_TASK GOAL_. Take the entries below and print, exactly, the stretch from the line containing "http://myhotwifeblog.telrock.net/?kenna" through the line containing "shemals freeshemale movie", both included.

- - -

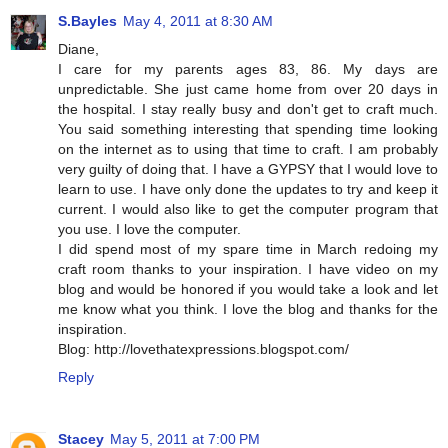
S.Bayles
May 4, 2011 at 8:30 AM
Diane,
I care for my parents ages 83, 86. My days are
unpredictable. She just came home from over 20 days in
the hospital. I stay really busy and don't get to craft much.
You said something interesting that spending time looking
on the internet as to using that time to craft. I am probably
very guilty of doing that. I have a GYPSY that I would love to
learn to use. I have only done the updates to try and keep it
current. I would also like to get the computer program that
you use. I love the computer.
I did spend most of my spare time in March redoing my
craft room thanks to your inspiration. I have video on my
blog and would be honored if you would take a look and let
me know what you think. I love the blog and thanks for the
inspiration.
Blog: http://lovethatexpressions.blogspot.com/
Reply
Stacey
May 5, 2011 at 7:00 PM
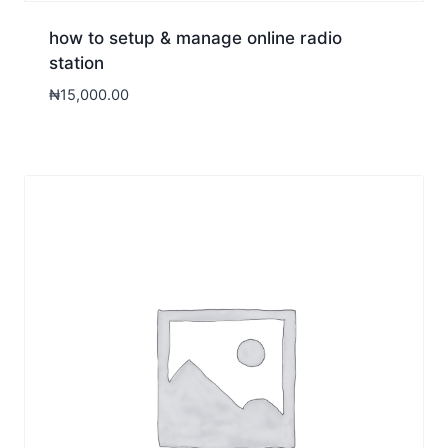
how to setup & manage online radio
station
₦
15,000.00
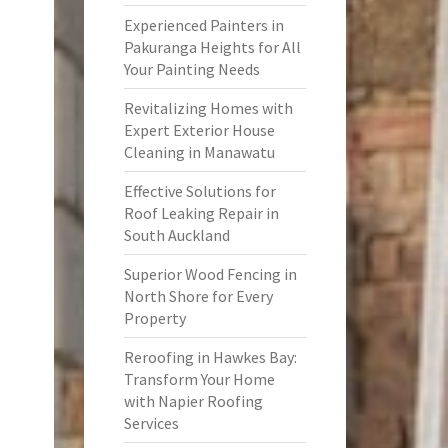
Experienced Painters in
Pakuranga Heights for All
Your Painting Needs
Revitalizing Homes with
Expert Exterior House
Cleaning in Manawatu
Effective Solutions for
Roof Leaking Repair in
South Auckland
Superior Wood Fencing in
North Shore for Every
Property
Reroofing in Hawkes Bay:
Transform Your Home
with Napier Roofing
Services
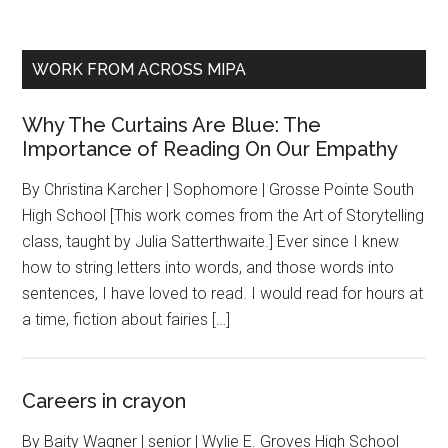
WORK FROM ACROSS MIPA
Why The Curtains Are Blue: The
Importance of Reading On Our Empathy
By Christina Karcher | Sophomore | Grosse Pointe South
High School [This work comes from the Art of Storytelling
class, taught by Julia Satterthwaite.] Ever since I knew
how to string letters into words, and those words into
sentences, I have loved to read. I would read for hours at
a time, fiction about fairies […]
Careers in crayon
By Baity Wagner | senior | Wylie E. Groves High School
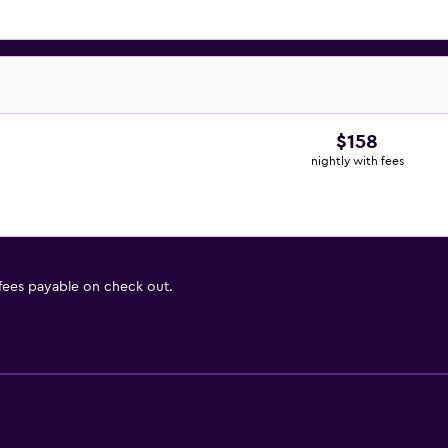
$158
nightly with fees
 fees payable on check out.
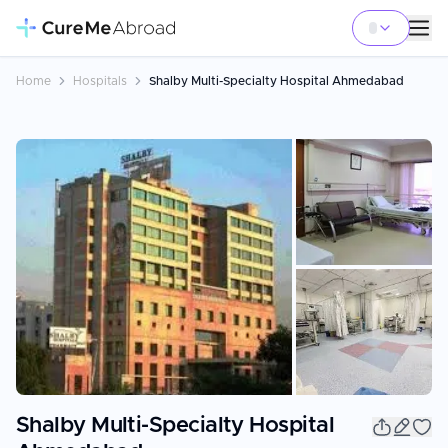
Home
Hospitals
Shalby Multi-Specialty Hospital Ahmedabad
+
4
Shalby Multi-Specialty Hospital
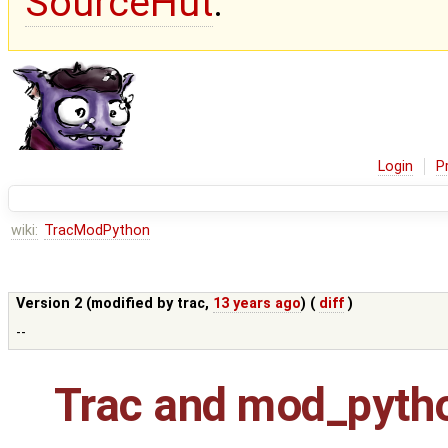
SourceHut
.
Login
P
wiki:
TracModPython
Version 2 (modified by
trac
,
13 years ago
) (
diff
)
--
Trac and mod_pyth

- - -

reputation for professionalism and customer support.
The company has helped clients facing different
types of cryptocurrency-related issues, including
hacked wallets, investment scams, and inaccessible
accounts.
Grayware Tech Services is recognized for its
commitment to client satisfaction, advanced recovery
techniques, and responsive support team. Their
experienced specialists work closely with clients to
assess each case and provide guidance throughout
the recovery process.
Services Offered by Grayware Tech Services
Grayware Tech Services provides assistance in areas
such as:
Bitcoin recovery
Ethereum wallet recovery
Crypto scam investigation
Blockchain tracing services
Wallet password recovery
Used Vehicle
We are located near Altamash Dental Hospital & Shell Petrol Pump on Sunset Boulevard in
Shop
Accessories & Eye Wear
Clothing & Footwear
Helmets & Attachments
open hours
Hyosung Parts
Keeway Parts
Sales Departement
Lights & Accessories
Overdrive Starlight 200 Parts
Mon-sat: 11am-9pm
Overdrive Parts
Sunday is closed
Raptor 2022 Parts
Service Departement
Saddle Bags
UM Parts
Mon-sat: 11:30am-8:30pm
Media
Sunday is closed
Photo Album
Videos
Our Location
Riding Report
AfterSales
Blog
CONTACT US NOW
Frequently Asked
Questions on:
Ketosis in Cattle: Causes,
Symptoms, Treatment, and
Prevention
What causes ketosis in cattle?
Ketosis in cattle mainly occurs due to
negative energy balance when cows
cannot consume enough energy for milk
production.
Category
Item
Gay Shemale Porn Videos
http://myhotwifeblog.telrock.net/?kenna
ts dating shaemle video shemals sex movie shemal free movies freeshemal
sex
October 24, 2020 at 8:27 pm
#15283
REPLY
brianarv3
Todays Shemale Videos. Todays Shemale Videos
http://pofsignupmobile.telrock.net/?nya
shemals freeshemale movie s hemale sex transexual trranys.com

- - -

_EXERCISE OUTPUT_.
http://myhotwifeblog.telrock.net/?kenna
ts dating shaemle video shemals sex movie shemal free movies freeshemal
sex
October 24, 2020 at 8:27 pm
#15283
REPLY
brianarv3
Todays Shemale Videos. Todays Shemale Videos
http://pofsignupmobile.telrock.net/?nya
shemals freeshemale movie s hemale sex transexual trranys.com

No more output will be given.